El 4, el número perfecto, el número de la suerte, el número de la familia, el 4 siempre era un sentimiento de seguridad.
El 5, molestando a los demás, un número irritante, pero fácil de multiplicar, extraño.
El 6, cómo me gustaba el 6. Con su pancita. Era fácil de dividir, entre 2 ó entre 3, y fácil de recordar, pero a su lado...
El 7, número insoportable y débil, molesto y enfermizo, un número difícil para todo.
El 8, un número amigable y generoso, gordito, paternal, dos bolitas juntas, fácil. Ocho por ocho (6 y 4, dos números buenos), obvio y sencillo.
El 9, terrible número imperfecto, casi el 10, pero sin serlo por 1 (¡peor!), la tabla más temida, un número que hay que evitar a toda costa.
El 10, número viejo, completo y feliz, fácil de sumar y multiplicar, y con dos dígitos, definitivamente ya estaba por encima de los inmaduros números primos.

Recuerdo que esas personalidades llegaban hasta el 20, pero no recuerdo con detalle las personalidades del 11 al 20. Por algún motivo, los números pares me resultaban agradables y los impares desagradables.

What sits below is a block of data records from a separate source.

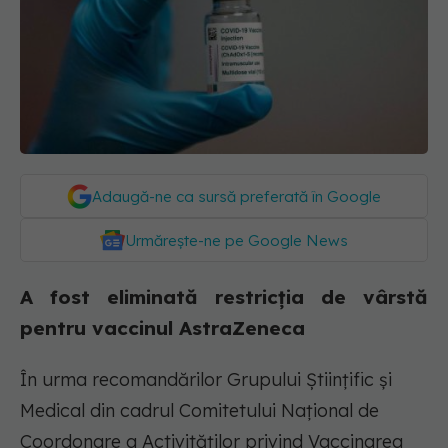
Adaugă-ne ca sursă preferată în Google
Urmărește-ne pe Google News
A fost eliminată restricția de vârstă
pentru vaccinul AstraZeneca
În urma recomandărilor Grupului Științific și
Medical din cadrul Comitetului Național de
Coordonare a Activităților privind Vaccinarea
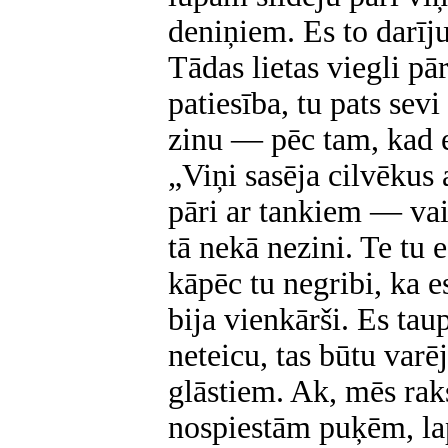
deniņiem. Es to darīju
Tādas lietas viegli pā
patiesība, tu pats sev
zinu — pēc tam, kad es
„Viņi sasēja cilvēkus
pāri ar tankiem — vai 
tā nekā nezini. Te tu 
kāpēc tu negribi, ka 
bija vienkārši. Es tau
neteicu, tas būtu var
glāstiem. Ak, mēs rak
nospiestām puķēm, la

Había otras cosas, pero eso es lo poco que recuerdo. Recuerdo también que al escribir cifras, por ejemplo 574, los números cinco, siete y cuatro interactuaban entre sí con sus diferentes personalidades, y mi percepción de cada cifra era tan definida, que podía decir si estaban "felices" al estar juntos, o qué resultado había de su convivencia. Así, en la más ligera cantidad escrita, las combinaciones de números me causaban sensaciones, me contaban historias, me llevaban por una montaña de sentimientos ocultos en el papel. Pero ese código de relaciones lo he olvidado, lo he perdido.